Carta a la amante distraída.
Cualquier destino, por largo y complicado que sea, consta en realidad de un solo momento, el momento en que el hombre sabe para siempre quién es. (Borges)
Amor, te escribo en la alborada, no puedo dormir y Saturno devorando a su hijo se aparece en mi duermevela. De esta noche me vuelve un mal sueño sobre un camino imposible con tres largas sombras proyectándose ante nosotros, un sol naciente y cuatro escaleras a ninguna parte, ya ves, pesadillas. Te agradecería que no las interpretes, no ahora mientras escucho un “Servicio de la Festividad de los Locos de acuerdo con el uso de la Iglesia de Sens”, una salmodia mística. No recuerdo si lo escucho o leo una reseña de esa grabación pero me gusta el título. No solo eso, también me gusta añorar el aroma de mimosas que me trae a mi abuela que murió cuando yo tenía cinco años y que fue mi primer dolor o, por esas mismas fechas, bañarme en el resplandor recién descubierto del Parque nevado.
Creía que mis cartas a mi anterior esposa, ya sabes, eran lo más bello, lo más sentido que había escrito, lo que me salía de lo más profundo. No sabía que no, que no era yo, que era otro qué por dentro me buscaba lo imposible: volver a vivir lo no vivido. Y esa búsqueda era como un sonido gorgoteando desde una garganta de otro mundo, escondida en la ilusa y brillante superficie en la que me reflejaba. Entonces no sabía que no le hablaba a ella, que lo hacía al sueño roto de un niño perdido en el ayer y qué, sin embargo, tenía los bolsillos llenos de piedras redondas para señalar el camino de regreso.
Pero algo he aprendido desde entonces, no mucho, pero sé apreciar que ahora te escribo desde mí hondura, perdido otra vez, ahora en ti, pero mirándote a los ojos, frente a frente. Ahora sé que las cartas que te envío son las más hermosas de las que soy capaz, las más íntimas, las más sensibles. Puedo percibir mis palabras saliendo fértiles, inagotables, reales, ricas, intencionadas. Y sé que te hablo de forma tan natural, tan cierta, tan veraz, que la belleza va implícita en su propia sinceridad. Sé que la hermosura está dentro, diga lo que diga, porque tú estás aquí, ahora, incontaminada, mujer de Klimt, desconocida, oh, tan desconocida y sin embargo deseada y temida, ansiada, cerca, lejos, tanto, tanto, con un cuchillo misterioso en las manos cruzadas, escondidas detrás, en la espalda y me arranco la camisa y dejo mi cuello desnudo a su filo de tristeza, mujer fluvial, a la que veo entre luces de luna caprichosa, ora menguante, ora llena, cuando no hay nubes, cuando no me aplasta un dolor de piedras, no quiero este dolor, no quiero volver, prefiero, sí, sí, estar ladrando aquí, en este bosque que no conozco, en este camino por donde transitamos alborozados, absortos, topos ebrios perdidos en un túnel.

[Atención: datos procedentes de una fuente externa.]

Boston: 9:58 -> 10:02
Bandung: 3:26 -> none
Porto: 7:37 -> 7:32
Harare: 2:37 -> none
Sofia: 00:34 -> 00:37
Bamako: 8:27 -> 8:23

Aunque, no temas, no estoy en el límite, puedo quererte aún más y más, bucear en tus aguas, treparte, dar fuego a tus puentes, saltar dos o tres pasos más allá y llevarte de la mano hasta el borde. Incluso puedo saltar al abismo abrazado a ti.
Maestra, quiero decirte que has abierto la puerta del espejo y ya no hay regreso. Puedes distraerte, llenar tu ropa de cascabeles o irte a París, es igual, estamos enredados y las tijeras no pueden cortar los nudos, somos cómplices y las calles están llenas de sombras furtivas y desconocidas tras nuestra miopía. Dame tu brazo para que no caigamos en los callejones, en las oscuras calles que bordean la avenida.
Corre, el arco iris sigue en el cielo.
¿Llegaremos alguna vez más allá del mar?